For the week ending 3rd January 2015, influenza activity in the US remained above epidemic levels, defined by the pneumonia and influenza mortality surveillance that was above the epidemic threshold of 6.9% for that week. The laboratory confirmed influenza hospitalisation rates have also gone up in all age groups, alarmingly so for those who are more than 65 years of age – as shown in chart below which was downloaded from the CDC Fluview site.

Laboratory-confirmed hospitalisations in the US by age group (source: CDC Fluview)
Laboratory-confirmed influenza hospitalisations in the US by age group (source: CDC Fluview)

While it remains unclear whether this flu season will be better or worse than previous years – that will most likely only be certain by April – there are several indicators that are worrying. As mentioned previously, this season’s dominant influenza strain is not largely not covered by the current influenza vaccine. The dominant influenza strain is also a H3 influenza A virus, which in the past had always resulted in worse flu seasons. Compared to previous years (which can be done from the very useful Fluview website), rates of hospitalisations due to influenza are already significantly higher than previous years.

Comparison of influenza hospitalisation rates among those age 50 and above for the current and past 5 influenza seasons (source: CDC Fluview)
Comparison of influenza hospitalisation rates among those age 50 and above for the current and past 5 influenza seasons (source: CDC Fluview)

The US CDC Director Dr. Thomas Frieden has publicly urged doctors in the US to prescribe antivirals for patients suspected of having influenza, notwithstanding the controversy over the effectiveness of the neuraminidase inhibitors such as tamiflu.

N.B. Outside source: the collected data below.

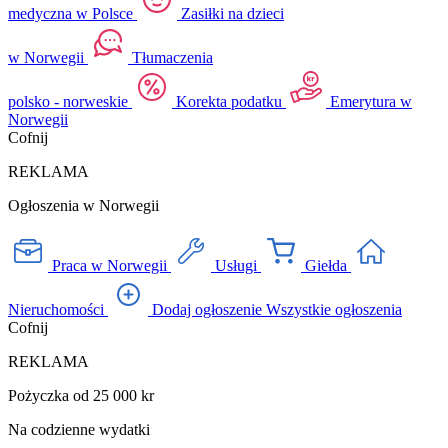
medyczna w Polsce
Zasiłki na dzieci
w Norwegii
Tłumaczenia
polsko - norweskie
Korekta podatku
Emerytura w
Norwegii
Cofnij
REKLAMA
Ogłoszenia w Norwegii
Praca w Norwegii
Usługi
Giełda
Nieruchomości
Dodaj ogłoszenie
Wszystkie ogłoszenia
Cofnij
REKLAMA
Pożyczka od 25 000 kr
Na codzienne wydatki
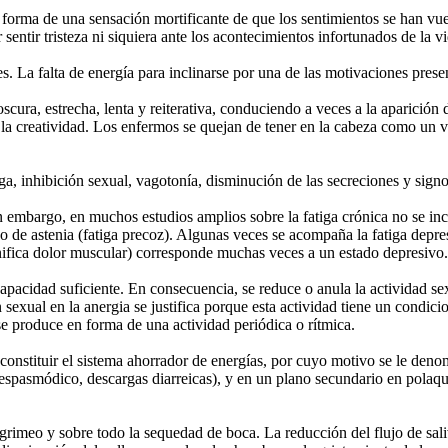
n forma de una sensación mortificante de que los sentimientos se han vu
entir tristeza ni siquiera ante los acontecimientos infortunados de la vi
s. La falta de energía para inclinarse por una de las motivaciones prese
scura, estrecha, lenta y reiterativa, conduciendo a veces a la aparició
de la creatividad. Los enfermos se quejan de tener en la cabeza como un
atiga, inhibición sexual, vagotonía, disminución de las secreciones y sig
in embargo, en muchos estudios amplios sobre la fatiga crónica no se in
 de astenia (fatiga precoz). Algunas veces se acompaña la fatiga depr
ignifica dolor muscular) corresponde muchas veces a un estado depresivo.
capacidad suficiente. En consecuencia, se reduce o anula la actividad s
n sexual en la anergia se justifica porque esta actividad tiene un condi
se produce en forma de una actividad periódica o rítmica.
constituir el sistema ahorrador de energías, por cuyo motivo se le deno
 espasmódico, descargas diarreicas), y en un plano secundario en polaqu
 lagrimeo y sobre todo la sequedad de boca. La reducción del flujo de sa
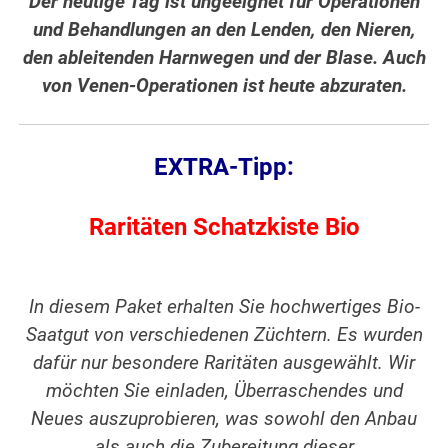
Der heutige Tag ist ungeeignet für Operationen
und Behandlungen an den Lenden, den Nieren,
den ableitenden Harnwegen und der Blase. Auch
von Venen-Operationen ist heute abzuraten.
EXTRA-Tipp:
Raritäten Schatzkiste Bio
In diesem Paket erhalten Sie hochwertiges Bio-
Saatgut von verschiedenen Züchtern. Es wurden
dafür nur besondere Raritäten ausgewählt. Wir
möchten Sie einladen, Überraschendes und
Neues auszuprobieren, was sowohl den Anbau
als auch die Zubereitung dieser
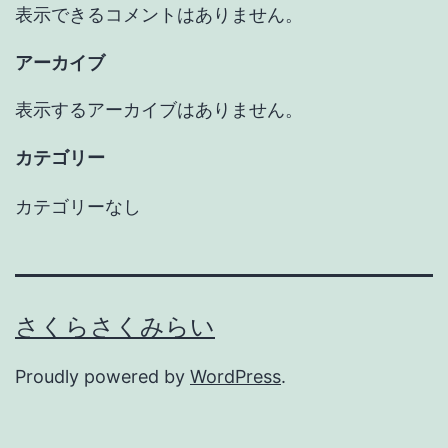
表示できるコメントはありません。
アーカイブ
表示するアーカイブはありません。
カテゴリー
カテゴリーなし
さくらさくみらい
Proudly powered by
WordPress
.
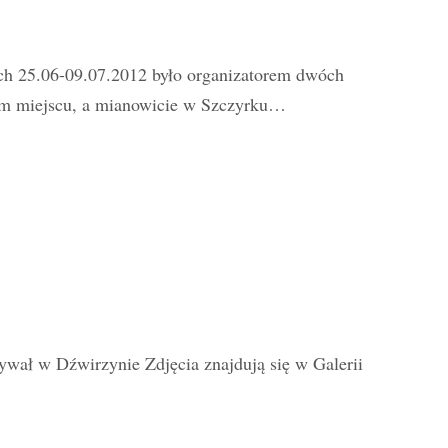
ch 25.06-09.07.2012 było organizatorem dwóch
mym miejscu, a mianowicie w Szczyrku…
bywał w Dźwirzynie Zdjęcia znajdują się w Galerii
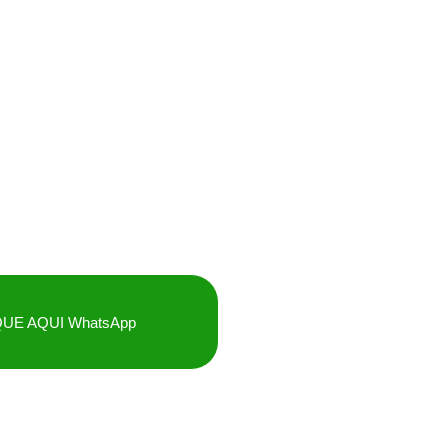
QUE AQUI WhatsApp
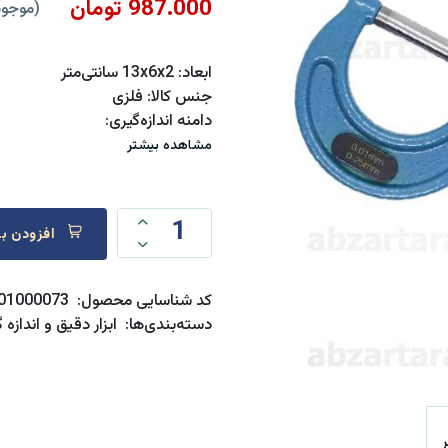
987.000 تومان
(موجود
ابعاد:
13x6x2 سانتی‌متر
جنس کالا:
فلزی
دامنه اندازه‌گیری:
مشاهده بیشتر
افزودن به سبد خرید
کد شناسایی محصول:
01000073
دسته‌بندی‌ها:
ابزار دقیق و اندازه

I believe this recommendation has arisen partly because the CDC experts believe that these drugs are somewhat effective (i.e. better than nothing), and there is little else that can be done to mitigate the impact of influenza this time round.

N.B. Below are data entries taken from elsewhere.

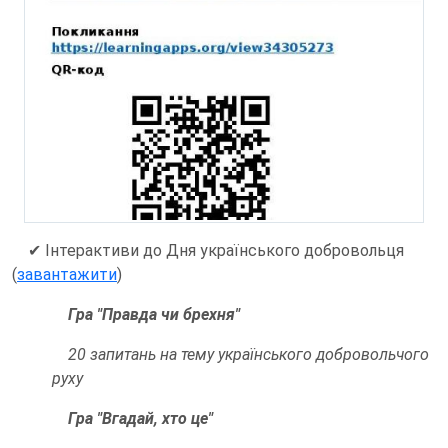
✔
Інтерактиви до Дня українського добровольця
(
завантажити
)
Гра "Правда чи брехня"
20 запитань на тему українського добровольчого
руху
Гра "Вгадай, хто це"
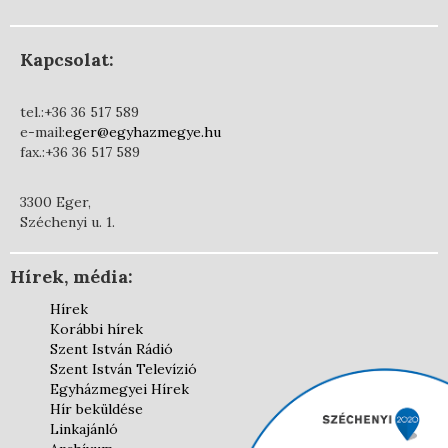
Kapcsolat:
tel.:+36 36 517 589
e-mail:
eger@egyhazmegye.hu
fax.:+36 36 517 589
3300 Eger,
Széchenyi u. 1.
Hírek, média:
Hírek
Korábbi hírek
Szent István Rádió
Szent István Televízió
Egyházmegyei Hírek
Hír beküldése
Linkajánló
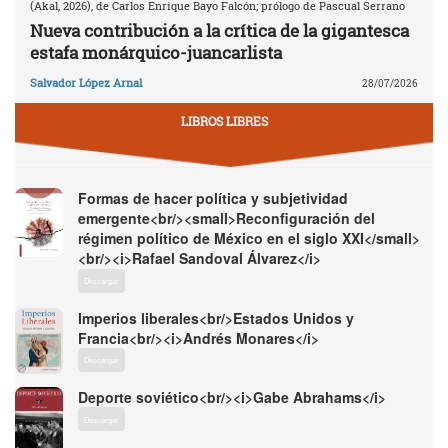
(Akal, 2026), de Carlos Enrique Bayo Falcón; prólogo de Pascual Serrano
Nueva contribución a la crítica de la gigantesca
estafa monárquico-juancarlista
Salvador López Arnal
28/07/2026
LIBROS LIBRES
Formas de hacer política y subjetividad
emergente<br/><small>Reconfiguración del
régimen político de México en el siglo XXI</small>
<br/><i>Rafael Sandoval Álvarez</i>
Descargar
Imperios liberales<br/>Estados Unidos y
Francia<br/><i>Andrés Monares</i>
Descargar
Deporte soviético<br/><i>Gabe Abrahams</i>
Descargar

What is the situation in Singapore? This can be found in the Weekly Infectious Diseases Bulletin published by the Ministry of Health – the Week 53 issue can be downloaded here. Although the majority of influenza viruses typed in December 2014 was also Influenza A H3N2 (85.7% – it’s not clear from the report how this percentage was derived, but the number of samples tested was small) – mirroring the situation in the US – the number of polyclinic attendances for acute respiratory illnesses did not increase (screenshot below). Hopefully this situation will not change over the next few weeks (Singapore’s influenza “season” is from December to February, according to the Health Promotion Board).